▶ **Records supplied**
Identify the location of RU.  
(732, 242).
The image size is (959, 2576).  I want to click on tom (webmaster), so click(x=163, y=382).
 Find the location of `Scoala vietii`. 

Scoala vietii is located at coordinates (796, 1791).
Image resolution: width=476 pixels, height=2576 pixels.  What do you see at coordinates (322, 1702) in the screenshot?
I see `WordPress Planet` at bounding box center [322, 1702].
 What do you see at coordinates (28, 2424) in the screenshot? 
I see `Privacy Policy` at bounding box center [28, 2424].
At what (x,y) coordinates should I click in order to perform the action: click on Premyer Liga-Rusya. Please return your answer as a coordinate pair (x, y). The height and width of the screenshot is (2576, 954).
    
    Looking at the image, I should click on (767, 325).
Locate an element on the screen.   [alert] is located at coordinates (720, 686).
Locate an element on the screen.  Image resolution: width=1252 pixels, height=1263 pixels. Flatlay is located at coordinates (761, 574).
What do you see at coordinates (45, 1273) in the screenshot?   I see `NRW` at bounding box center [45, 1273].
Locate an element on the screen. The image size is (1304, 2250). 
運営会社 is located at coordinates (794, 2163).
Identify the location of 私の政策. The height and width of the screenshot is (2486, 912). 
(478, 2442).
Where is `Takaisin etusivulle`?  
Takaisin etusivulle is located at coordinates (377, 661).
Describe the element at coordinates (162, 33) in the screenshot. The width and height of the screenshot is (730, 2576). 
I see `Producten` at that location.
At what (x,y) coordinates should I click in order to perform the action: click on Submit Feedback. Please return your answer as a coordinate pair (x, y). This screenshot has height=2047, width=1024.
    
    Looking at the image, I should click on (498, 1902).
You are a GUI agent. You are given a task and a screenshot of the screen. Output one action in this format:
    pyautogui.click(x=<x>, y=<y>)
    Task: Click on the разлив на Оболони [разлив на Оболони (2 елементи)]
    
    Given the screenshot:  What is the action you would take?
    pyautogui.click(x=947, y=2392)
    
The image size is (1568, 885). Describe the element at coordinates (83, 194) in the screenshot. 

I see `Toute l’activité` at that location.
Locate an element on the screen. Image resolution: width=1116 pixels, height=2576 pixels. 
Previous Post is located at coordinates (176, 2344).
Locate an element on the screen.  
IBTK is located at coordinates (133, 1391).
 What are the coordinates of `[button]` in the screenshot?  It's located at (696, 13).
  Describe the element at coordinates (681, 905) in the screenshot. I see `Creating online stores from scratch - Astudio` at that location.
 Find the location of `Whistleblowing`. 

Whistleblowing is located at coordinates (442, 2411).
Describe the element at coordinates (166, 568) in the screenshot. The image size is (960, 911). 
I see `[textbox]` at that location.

▶ **Prompt**
The response should consist of the entries above, retyped exactly.

▶ **Exercise output**
Identify the location of RU.  
(732, 242).
The image size is (959, 2576).  I want to click on tom (webmaster), so click(x=163, y=382).
 Find the location of `Scoala vietii`. 

Scoala vietii is located at coordinates (796, 1791).
Image resolution: width=476 pixels, height=2576 pixels.  What do you see at coordinates (322, 1702) in the screenshot?
I see `WordPress Planet` at bounding box center [322, 1702].
 What do you see at coordinates (28, 2424) in the screenshot? 
I see `Privacy Policy` at bounding box center [28, 2424].
At what (x,y) coordinates should I click in order to perform the action: click on Premyer Liga-Rusya. Please return your answer as a coordinate pair (x, y). The height and width of the screenshot is (2576, 954).
    
    Looking at the image, I should click on (767, 325).
Locate an element on the screen.   [alert] is located at coordinates (720, 686).
Locate an element on the screen.  Image resolution: width=1252 pixels, height=1263 pixels. Flatlay is located at coordinates (761, 574).
What do you see at coordinates (45, 1273) in the screenshot?   I see `NRW` at bounding box center [45, 1273].
Locate an element on the screen. The image size is (1304, 2250). 
運営会社 is located at coordinates (794, 2163).
Identify the location of 私の政策. The height and width of the screenshot is (2486, 912). 
(478, 2442).
Where is `Takaisin etusivulle`?  
Takaisin etusivulle is located at coordinates (377, 661).
Describe the element at coordinates (162, 33) in the screenshot. The width and height of the screenshot is (730, 2576). 
I see `Producten` at that location.
At what (x,y) coordinates should I click in order to perform the action: click on Submit Feedback. Please return your answer as a coordinate pair (x, y). This screenshot has height=2047, width=1024.
    
    Looking at the image, I should click on (498, 1902).
You are a GUI agent. You are given a task and a screenshot of the screen. Output one action in this format:
    pyautogui.click(x=<x>, y=<y>)
    Task: Click on the разлив на Оболони [разлив на Оболони (2 елементи)]
    
    Given the screenshot:  What is the action you would take?
    pyautogui.click(x=947, y=2392)
    
The image size is (1568, 885). Describe the element at coordinates (83, 194) in the screenshot. 

I see `Toute l’activité` at that location.
Locate an element on the screen. Image resolution: width=1116 pixels, height=2576 pixels. 
Previous Post is located at coordinates (176, 2344).
Locate an element on the screen.  
IBTK is located at coordinates (133, 1391).
 What are the coordinates of `[button]` in the screenshot?  It's located at (696, 13).
  Describe the element at coordinates (681, 905) in the screenshot. I see `Creating online stores from scratch - Astudio` at that location.
 Find the location of `Whistleblowing`. 

Whistleblowing is located at coordinates (442, 2411).
Describe the element at coordinates (166, 568) in the screenshot. The image size is (960, 911). 
I see `[textbox]` at that location.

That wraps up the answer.